Recriar aquela enorme biblioteca e então passar partes dela para várias pessoas sem causar um alvoroço que o levasse de volta a ele seria um problema difícil.
“Isso significa que você já deu a Kael as anotações dele?” Zach perguntou curiosamente.
“Não, ainda não,” disse Zorian, balançando a cabeça. Ele na verdade tinha uma versão bastante completa das anotações de Kael. Ele priorizou preservar sua pesquisa, principalmente por serem amigos antigos, então não teve que reconstruir muito nesse aspecto. “A situação é muito estranha agora. Não quero envolvê-lo nessa bagunça até que eu tenha que fazê-lo, e não posso simplesmente entregar aquelas anotações de pesquisa e deixá-lo à própria sorte.”
“Você realmente quer contar a ele sobre o loop temporal?” Zach perguntou.

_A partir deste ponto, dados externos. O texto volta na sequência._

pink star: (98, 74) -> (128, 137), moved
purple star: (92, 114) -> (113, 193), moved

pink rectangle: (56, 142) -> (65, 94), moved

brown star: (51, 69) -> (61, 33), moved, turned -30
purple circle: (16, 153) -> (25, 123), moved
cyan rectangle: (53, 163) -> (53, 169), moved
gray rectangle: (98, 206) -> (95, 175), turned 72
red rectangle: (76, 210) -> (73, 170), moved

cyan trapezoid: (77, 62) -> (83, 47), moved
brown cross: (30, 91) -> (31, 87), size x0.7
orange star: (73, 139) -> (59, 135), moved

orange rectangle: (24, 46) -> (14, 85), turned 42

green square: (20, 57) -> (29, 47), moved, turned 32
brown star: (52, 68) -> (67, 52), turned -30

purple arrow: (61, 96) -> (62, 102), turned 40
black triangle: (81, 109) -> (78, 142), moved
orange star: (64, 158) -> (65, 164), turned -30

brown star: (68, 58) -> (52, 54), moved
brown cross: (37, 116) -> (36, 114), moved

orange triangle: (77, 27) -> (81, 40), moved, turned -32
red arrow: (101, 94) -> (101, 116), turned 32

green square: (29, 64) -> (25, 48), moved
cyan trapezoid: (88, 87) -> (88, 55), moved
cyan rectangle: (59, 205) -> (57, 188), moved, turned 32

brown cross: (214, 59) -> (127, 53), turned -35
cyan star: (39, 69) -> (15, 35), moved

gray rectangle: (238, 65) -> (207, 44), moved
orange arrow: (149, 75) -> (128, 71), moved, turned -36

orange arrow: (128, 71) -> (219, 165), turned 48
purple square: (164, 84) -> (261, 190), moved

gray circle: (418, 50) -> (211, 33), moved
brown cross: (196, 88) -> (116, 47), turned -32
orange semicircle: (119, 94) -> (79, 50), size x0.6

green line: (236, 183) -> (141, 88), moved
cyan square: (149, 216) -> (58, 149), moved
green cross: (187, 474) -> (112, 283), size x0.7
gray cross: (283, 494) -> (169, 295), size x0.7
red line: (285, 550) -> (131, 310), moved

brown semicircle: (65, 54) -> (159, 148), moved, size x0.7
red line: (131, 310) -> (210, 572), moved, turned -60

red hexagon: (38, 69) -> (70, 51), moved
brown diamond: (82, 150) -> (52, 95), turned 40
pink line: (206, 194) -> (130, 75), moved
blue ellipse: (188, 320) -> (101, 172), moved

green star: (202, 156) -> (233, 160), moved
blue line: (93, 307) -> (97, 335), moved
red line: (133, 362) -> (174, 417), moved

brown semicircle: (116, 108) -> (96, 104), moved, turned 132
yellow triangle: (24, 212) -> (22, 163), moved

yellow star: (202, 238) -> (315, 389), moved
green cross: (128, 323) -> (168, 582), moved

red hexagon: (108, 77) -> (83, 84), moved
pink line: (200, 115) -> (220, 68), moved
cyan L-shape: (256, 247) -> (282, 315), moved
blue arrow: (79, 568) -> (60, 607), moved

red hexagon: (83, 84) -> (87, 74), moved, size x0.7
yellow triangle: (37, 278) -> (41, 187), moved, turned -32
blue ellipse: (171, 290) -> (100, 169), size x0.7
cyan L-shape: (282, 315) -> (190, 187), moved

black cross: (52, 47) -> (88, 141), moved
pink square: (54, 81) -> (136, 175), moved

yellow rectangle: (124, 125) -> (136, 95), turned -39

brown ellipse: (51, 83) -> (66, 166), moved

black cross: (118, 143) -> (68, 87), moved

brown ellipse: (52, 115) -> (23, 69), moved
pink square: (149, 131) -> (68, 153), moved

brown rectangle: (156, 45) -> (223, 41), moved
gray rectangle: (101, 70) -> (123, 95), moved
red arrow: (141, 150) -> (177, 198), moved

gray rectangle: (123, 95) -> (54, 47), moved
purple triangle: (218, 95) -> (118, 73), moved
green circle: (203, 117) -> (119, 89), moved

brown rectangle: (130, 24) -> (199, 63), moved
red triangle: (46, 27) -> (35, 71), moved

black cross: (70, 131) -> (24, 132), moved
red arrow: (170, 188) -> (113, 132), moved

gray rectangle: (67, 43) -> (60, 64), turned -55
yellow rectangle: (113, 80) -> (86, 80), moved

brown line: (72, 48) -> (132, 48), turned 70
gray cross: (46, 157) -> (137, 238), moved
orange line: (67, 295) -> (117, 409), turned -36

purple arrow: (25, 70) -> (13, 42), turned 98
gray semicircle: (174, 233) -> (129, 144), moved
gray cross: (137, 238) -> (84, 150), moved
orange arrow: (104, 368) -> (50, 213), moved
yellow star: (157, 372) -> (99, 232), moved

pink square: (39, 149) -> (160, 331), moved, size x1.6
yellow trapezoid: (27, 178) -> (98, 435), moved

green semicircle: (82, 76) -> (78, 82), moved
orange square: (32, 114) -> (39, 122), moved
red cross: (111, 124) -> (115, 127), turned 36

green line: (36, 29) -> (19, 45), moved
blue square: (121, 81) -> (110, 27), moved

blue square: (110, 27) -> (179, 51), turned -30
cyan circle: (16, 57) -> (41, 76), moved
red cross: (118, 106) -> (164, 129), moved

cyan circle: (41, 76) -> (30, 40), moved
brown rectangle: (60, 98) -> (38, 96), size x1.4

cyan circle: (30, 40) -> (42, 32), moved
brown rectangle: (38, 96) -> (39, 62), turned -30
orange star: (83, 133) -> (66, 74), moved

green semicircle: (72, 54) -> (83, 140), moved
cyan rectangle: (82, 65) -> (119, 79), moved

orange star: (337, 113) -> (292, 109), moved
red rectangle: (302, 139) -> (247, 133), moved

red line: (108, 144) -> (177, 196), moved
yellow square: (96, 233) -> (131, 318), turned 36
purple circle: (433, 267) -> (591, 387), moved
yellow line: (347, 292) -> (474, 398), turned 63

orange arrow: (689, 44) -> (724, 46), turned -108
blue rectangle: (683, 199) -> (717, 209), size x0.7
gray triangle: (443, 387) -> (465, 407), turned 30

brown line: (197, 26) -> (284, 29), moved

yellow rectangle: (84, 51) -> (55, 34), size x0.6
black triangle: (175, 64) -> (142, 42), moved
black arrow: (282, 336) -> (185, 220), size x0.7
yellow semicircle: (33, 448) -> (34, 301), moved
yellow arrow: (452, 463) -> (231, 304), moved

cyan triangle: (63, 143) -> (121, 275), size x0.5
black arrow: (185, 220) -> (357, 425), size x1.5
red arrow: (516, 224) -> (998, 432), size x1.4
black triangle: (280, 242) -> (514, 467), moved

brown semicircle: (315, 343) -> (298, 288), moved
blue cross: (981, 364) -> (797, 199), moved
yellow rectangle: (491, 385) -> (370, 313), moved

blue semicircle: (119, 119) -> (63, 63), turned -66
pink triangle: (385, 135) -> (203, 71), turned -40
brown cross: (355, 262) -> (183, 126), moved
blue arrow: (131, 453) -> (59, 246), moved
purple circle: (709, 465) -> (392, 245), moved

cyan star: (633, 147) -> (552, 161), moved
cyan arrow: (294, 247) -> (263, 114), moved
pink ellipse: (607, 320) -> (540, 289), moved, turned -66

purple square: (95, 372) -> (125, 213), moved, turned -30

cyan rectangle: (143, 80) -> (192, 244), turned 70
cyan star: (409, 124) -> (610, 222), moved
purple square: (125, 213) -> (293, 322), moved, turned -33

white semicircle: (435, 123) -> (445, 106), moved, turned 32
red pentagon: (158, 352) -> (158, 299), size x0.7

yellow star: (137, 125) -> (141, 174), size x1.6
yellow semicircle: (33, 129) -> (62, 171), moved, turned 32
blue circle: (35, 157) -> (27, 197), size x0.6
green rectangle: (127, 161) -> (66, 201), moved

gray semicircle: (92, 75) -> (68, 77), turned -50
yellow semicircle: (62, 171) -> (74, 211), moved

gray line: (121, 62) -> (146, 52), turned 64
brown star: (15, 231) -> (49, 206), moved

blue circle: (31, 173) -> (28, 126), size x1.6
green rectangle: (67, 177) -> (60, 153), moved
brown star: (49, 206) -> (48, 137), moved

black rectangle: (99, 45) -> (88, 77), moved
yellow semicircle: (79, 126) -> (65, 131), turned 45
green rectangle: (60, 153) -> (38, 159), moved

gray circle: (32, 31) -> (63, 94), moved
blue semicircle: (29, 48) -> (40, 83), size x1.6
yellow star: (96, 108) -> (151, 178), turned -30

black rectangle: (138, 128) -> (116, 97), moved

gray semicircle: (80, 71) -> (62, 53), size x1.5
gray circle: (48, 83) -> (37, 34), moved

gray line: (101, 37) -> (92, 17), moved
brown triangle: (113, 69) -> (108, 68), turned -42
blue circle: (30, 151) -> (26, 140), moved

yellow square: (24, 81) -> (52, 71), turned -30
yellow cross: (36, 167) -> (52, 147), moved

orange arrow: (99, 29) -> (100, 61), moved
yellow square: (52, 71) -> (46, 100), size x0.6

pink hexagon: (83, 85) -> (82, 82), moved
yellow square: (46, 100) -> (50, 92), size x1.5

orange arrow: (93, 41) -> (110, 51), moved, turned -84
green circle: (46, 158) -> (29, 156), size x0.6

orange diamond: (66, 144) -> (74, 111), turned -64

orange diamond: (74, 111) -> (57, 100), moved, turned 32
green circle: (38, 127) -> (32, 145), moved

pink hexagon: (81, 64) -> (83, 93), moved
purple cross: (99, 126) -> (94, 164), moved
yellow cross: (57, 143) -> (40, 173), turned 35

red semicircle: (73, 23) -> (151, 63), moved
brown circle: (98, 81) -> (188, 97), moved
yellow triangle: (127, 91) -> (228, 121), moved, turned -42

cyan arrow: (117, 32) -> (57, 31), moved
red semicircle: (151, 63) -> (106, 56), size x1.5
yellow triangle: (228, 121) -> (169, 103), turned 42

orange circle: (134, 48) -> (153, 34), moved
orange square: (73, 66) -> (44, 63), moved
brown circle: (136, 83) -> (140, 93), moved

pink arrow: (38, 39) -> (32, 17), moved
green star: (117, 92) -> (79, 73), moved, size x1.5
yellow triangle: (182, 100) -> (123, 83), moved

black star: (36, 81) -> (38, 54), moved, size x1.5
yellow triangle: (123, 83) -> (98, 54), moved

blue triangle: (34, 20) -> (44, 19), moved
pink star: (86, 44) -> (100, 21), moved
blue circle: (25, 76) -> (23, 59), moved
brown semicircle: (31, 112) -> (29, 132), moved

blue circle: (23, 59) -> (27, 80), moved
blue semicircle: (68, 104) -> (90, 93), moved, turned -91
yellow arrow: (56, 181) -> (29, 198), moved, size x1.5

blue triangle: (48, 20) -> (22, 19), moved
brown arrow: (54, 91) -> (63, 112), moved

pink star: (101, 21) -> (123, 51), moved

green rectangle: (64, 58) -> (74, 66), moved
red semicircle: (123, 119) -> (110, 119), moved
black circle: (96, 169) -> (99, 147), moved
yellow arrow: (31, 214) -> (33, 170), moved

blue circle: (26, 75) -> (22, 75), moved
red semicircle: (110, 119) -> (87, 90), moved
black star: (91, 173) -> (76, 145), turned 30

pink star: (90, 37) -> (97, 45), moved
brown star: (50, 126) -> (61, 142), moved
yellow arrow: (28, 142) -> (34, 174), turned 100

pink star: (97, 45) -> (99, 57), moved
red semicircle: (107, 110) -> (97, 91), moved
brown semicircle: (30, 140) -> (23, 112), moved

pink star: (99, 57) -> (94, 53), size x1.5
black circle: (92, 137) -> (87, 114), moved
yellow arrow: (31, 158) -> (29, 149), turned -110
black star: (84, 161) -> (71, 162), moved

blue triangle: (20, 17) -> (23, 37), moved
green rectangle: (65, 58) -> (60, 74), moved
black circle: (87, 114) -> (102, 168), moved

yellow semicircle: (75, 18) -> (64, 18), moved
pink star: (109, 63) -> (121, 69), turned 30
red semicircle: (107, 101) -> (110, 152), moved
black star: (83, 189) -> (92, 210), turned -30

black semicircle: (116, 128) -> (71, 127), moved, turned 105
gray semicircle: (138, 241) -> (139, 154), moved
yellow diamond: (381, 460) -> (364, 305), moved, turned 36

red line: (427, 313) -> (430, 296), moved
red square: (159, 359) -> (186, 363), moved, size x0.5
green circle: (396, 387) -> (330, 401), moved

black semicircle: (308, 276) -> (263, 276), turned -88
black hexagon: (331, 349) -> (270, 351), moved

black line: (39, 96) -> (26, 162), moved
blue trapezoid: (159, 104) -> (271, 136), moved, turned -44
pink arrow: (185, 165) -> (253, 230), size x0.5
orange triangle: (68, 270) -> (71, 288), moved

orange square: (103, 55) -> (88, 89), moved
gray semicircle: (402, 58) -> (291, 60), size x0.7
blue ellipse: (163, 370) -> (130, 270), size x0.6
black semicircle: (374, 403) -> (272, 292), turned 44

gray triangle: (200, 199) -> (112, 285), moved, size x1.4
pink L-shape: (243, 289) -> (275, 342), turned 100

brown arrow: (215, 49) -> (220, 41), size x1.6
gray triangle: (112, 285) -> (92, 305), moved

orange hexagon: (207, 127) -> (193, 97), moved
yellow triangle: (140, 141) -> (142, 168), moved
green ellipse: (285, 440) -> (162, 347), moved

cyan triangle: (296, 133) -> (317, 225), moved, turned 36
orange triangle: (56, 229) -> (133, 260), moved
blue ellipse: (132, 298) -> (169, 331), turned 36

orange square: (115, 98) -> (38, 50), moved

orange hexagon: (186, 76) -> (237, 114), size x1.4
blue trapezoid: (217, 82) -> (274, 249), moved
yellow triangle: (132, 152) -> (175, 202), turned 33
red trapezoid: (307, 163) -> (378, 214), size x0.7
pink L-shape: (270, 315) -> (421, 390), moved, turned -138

“Idealmente, gostaria de manter todos, exceto Xvim, Alanic e a teia de Cyorian, no escuro sobre o loop temporal,” Zorian disse. “Não tenho certeza de quão possível isso é, no entanto. Já estamos planejando evacuar todos que conhecemos para Koth em algum momento. Vamos precisar de alguma explicação para isso. Pelo menos, informar Daimen sobre as coisas pode ser necessário para conseguir sua cooperação.”
“Daimen também seria útil por sua destreza mágica e possivelmente suas conexões,” Zach apontou. “Falando em Koth, como estão as negociações com os Adeptos da Porta Silenciosa?”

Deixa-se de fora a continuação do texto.